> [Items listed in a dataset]
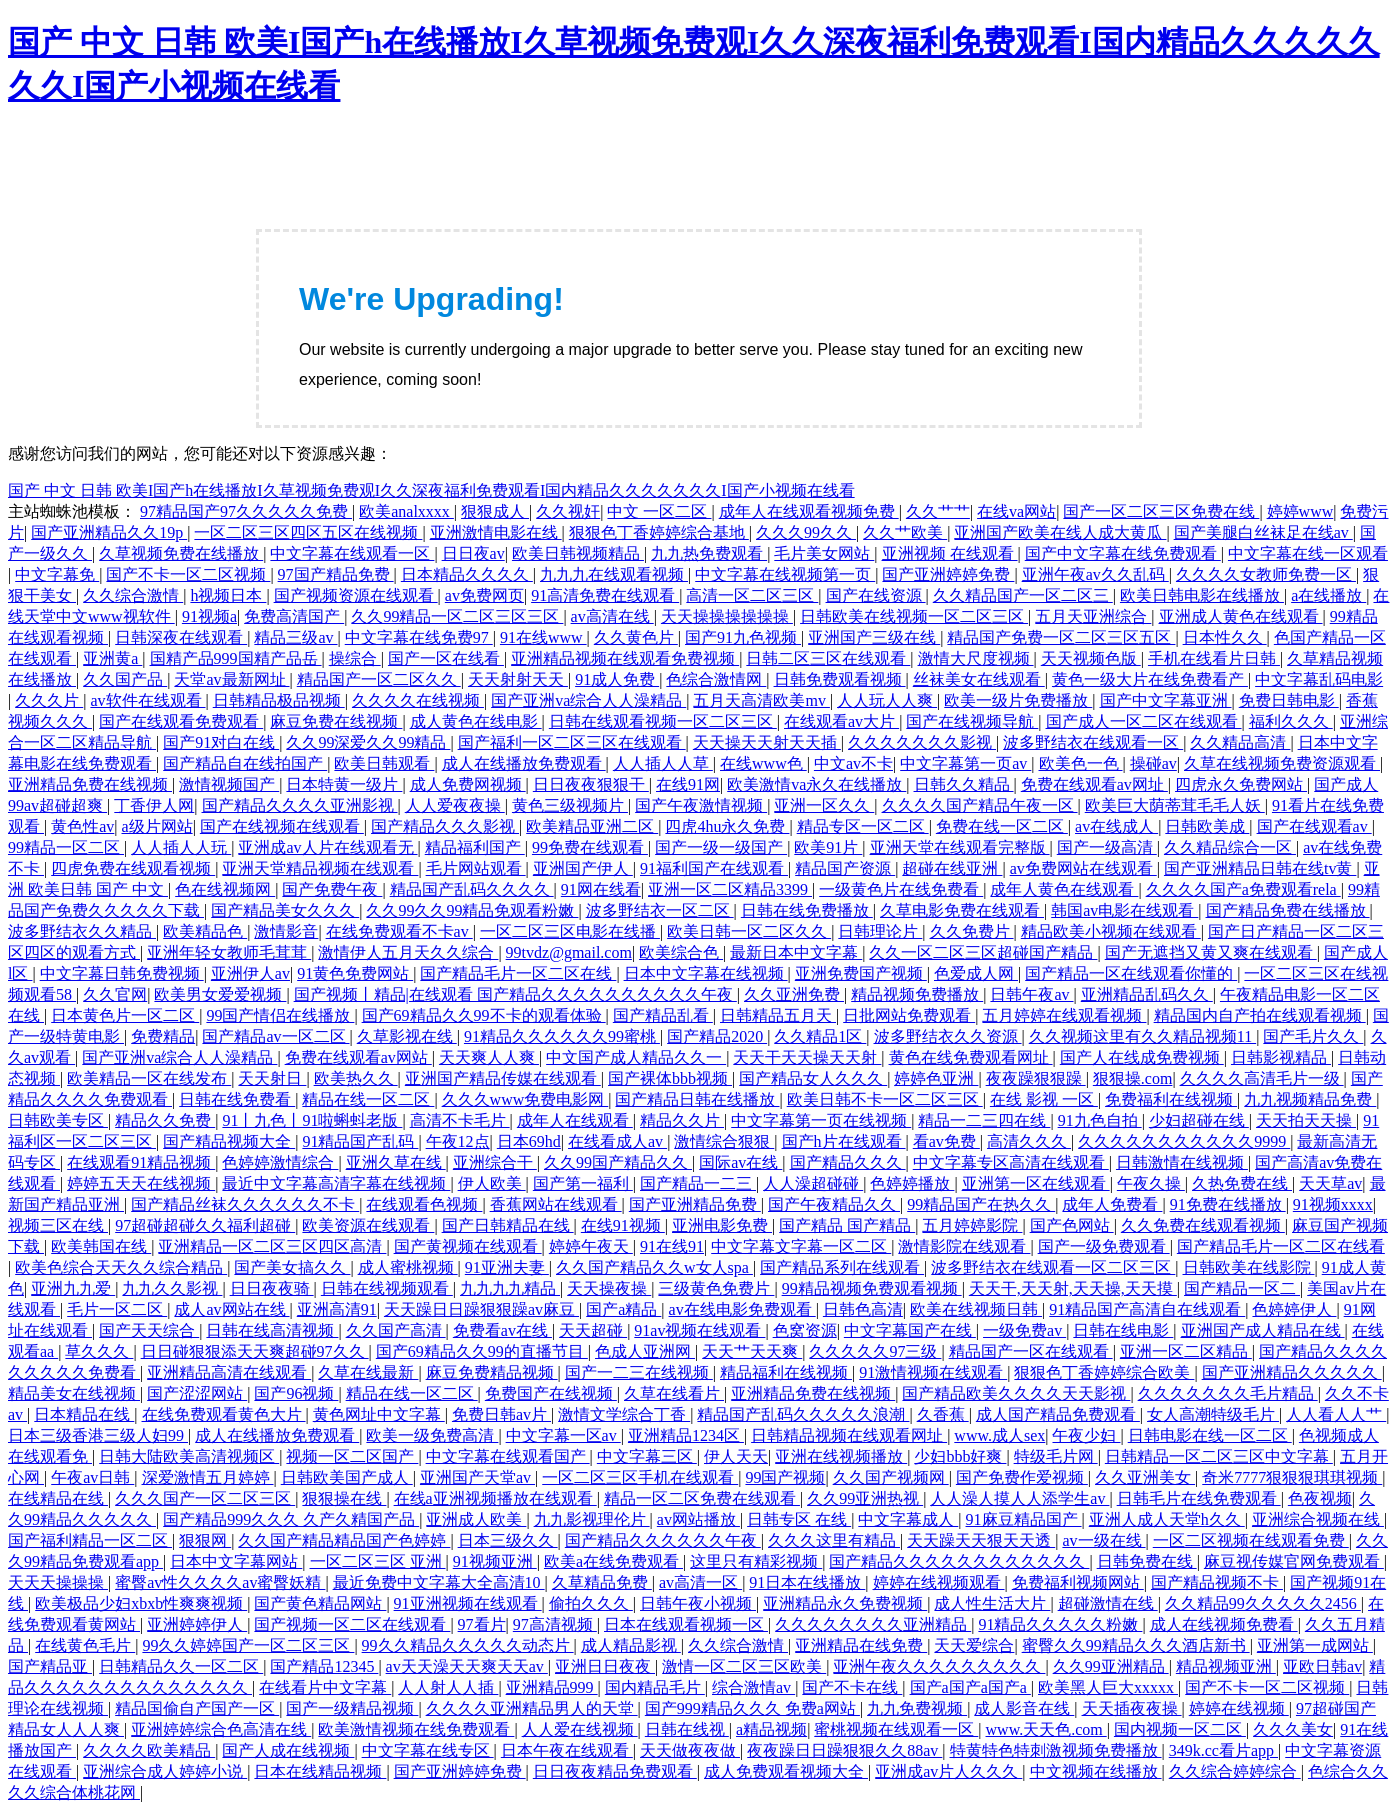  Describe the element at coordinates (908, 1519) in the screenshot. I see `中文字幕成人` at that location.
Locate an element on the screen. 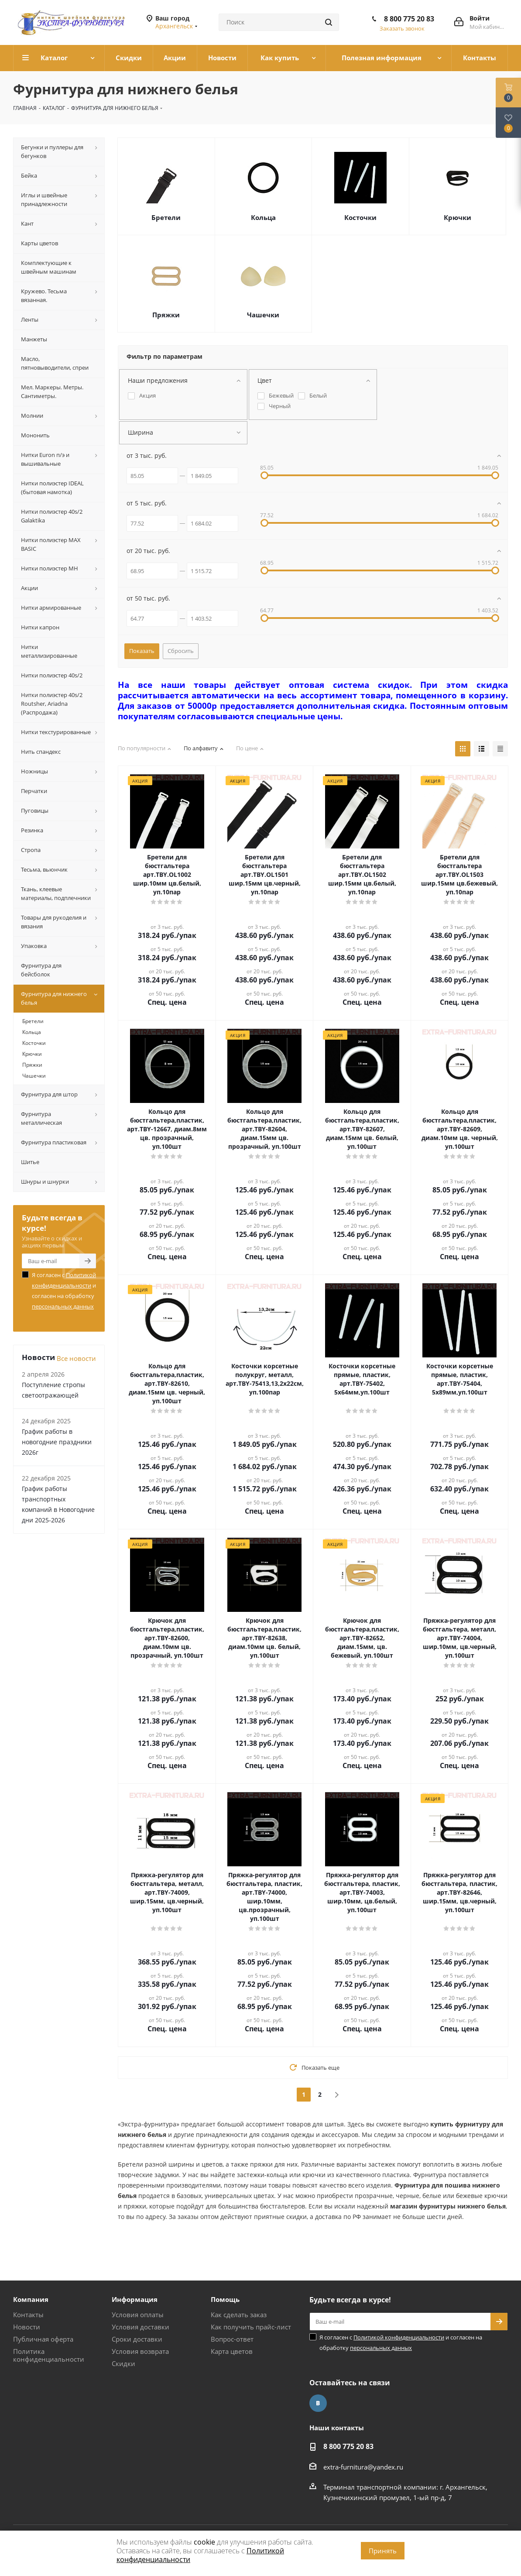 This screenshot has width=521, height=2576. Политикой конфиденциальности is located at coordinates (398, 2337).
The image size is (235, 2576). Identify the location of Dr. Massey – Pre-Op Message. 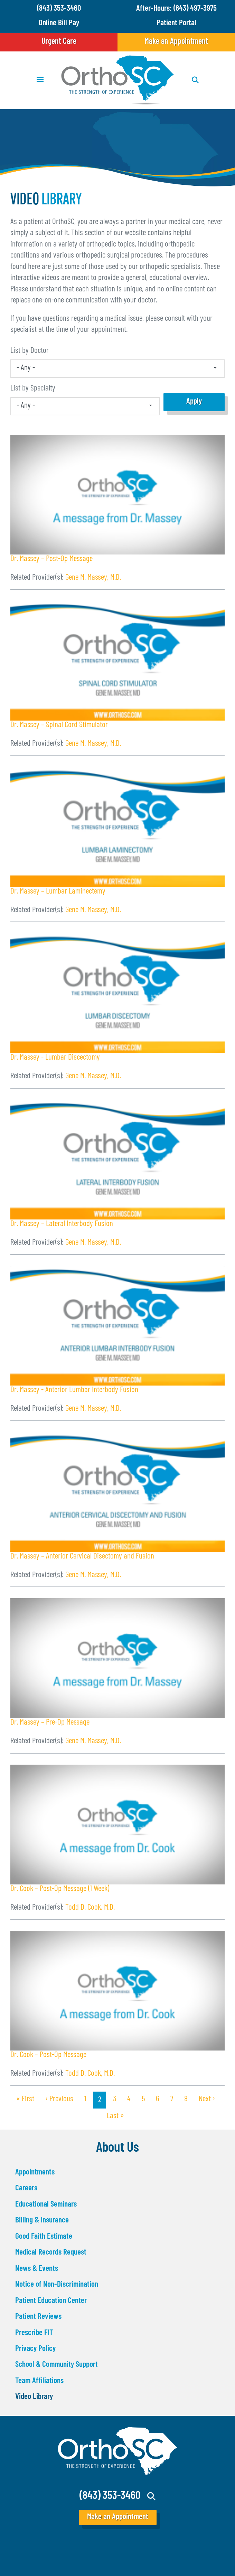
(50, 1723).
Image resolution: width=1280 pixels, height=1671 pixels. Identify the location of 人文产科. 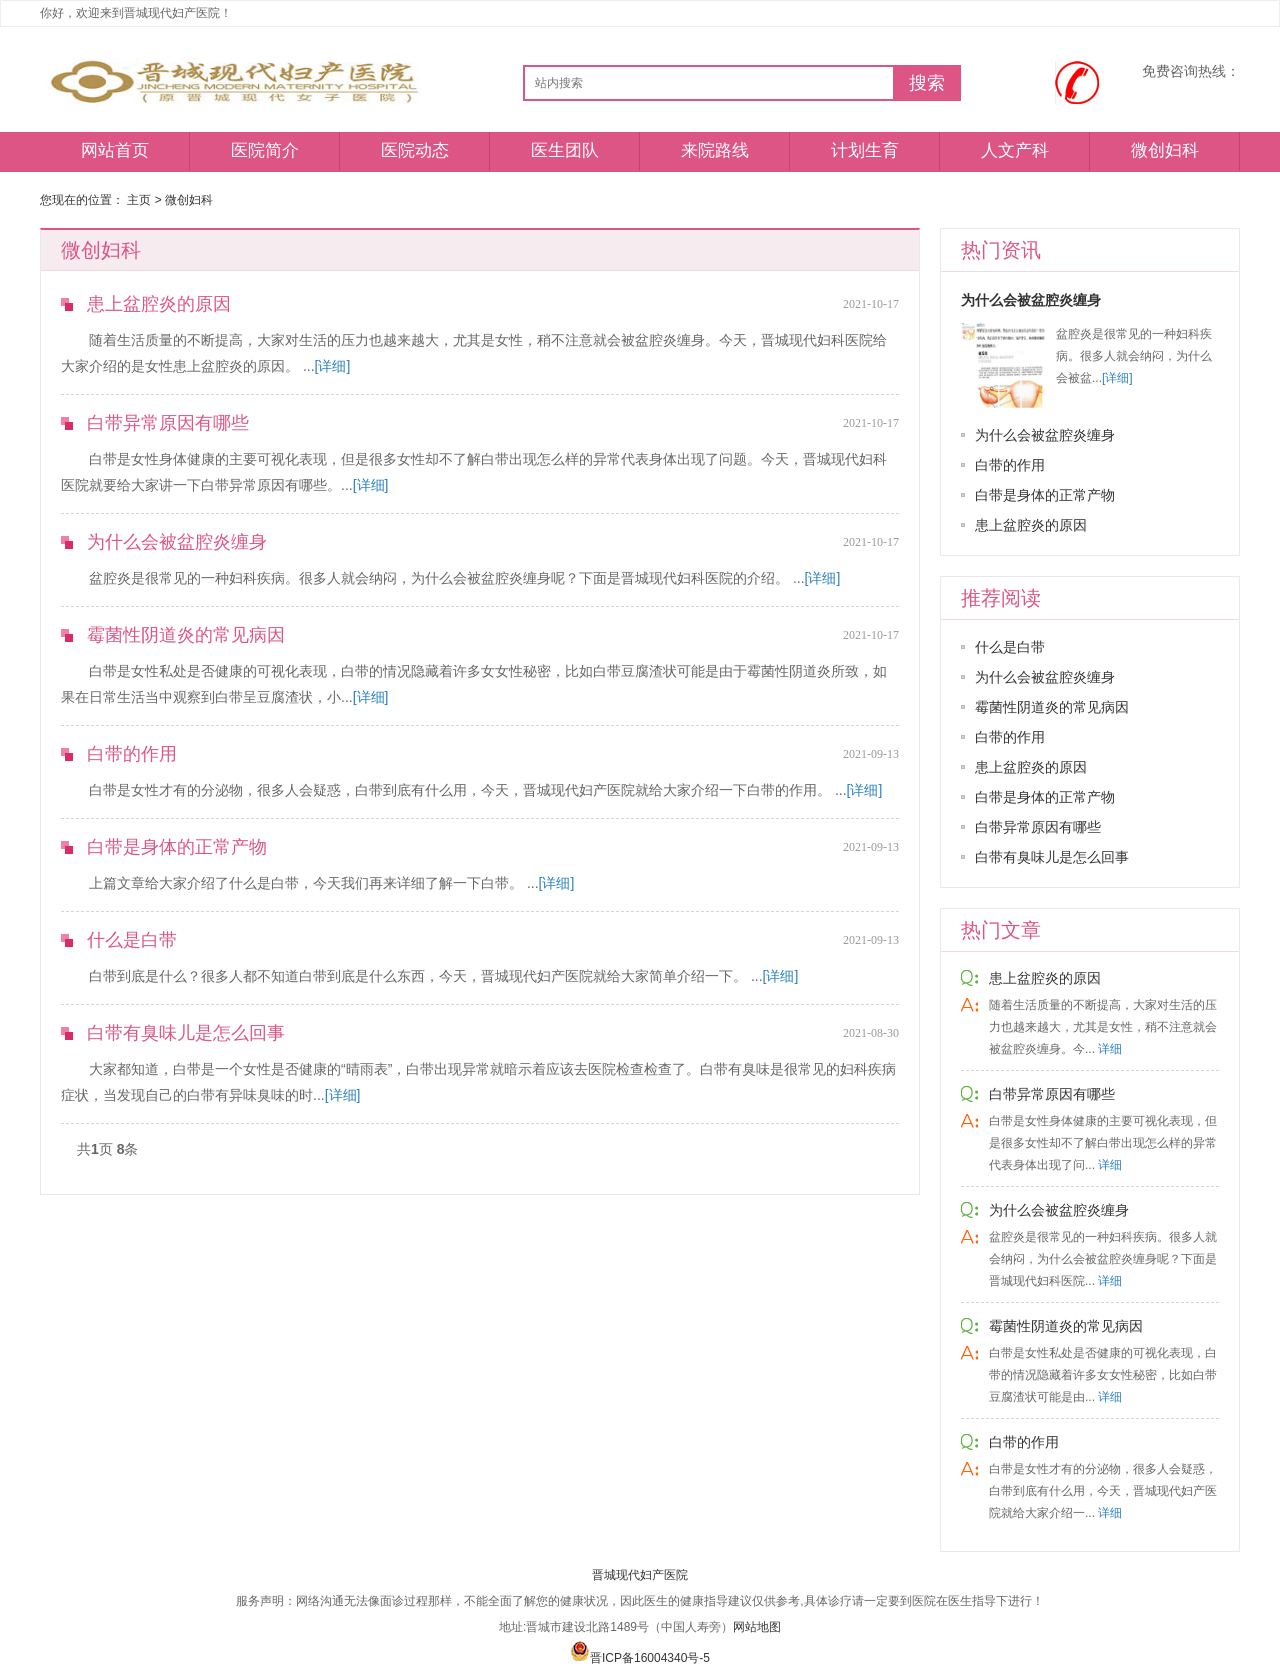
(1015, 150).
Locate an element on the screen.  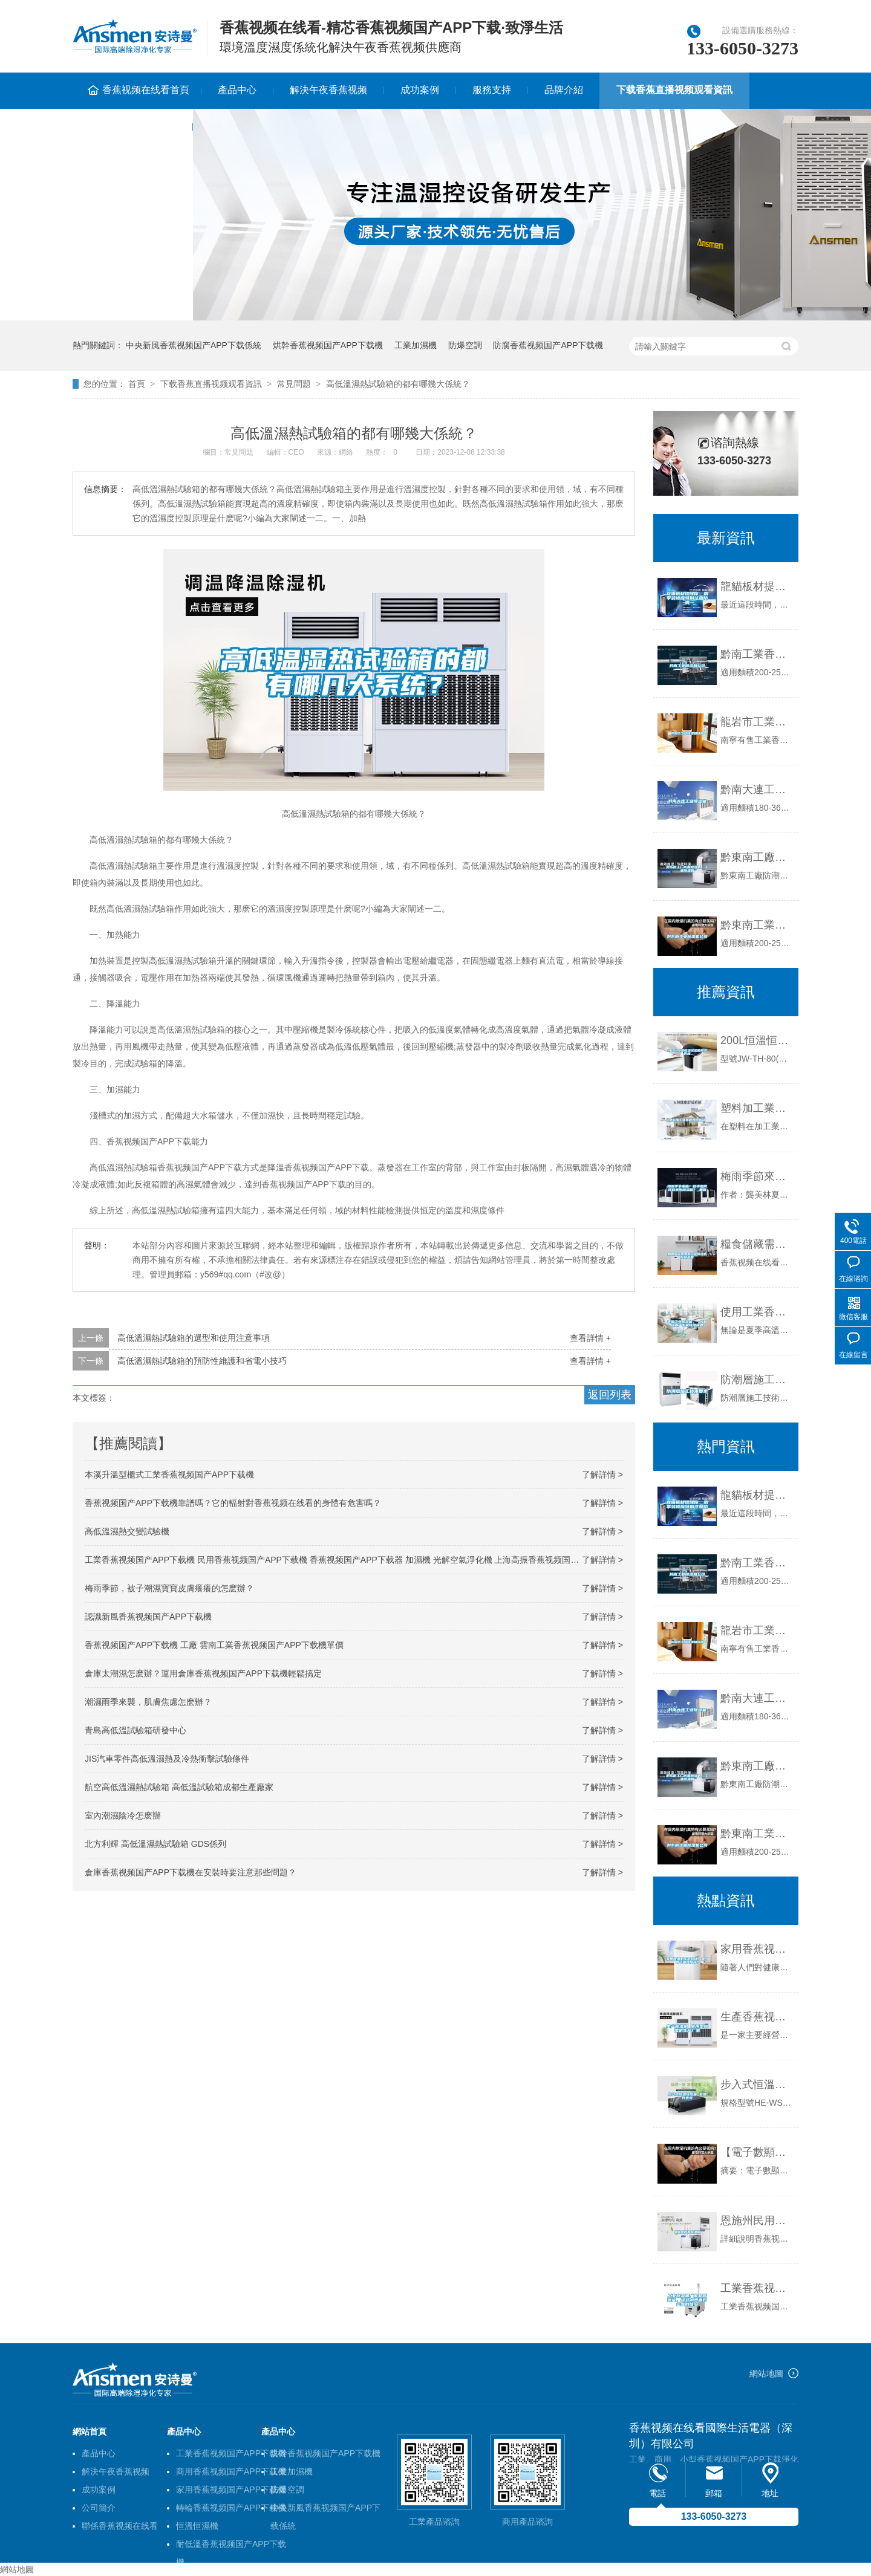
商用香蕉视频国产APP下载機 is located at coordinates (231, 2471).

> [Task to carry out] Please write out exactly the lines from the one containing "The image size" through the last line of the records above, and leave out any pictures.

> [Answer box]
The image size is (235, 2576). Identify the location of Dr. Massey – Pre-Op Message. 
(50, 1723).
Image resolution: width=1280 pixels, height=1671 pixels. Identify the location of 人文产科. 
(1015, 150).
Locate an element on the screen.  
商用香蕉视频国产APP下载機 is located at coordinates (231, 2471).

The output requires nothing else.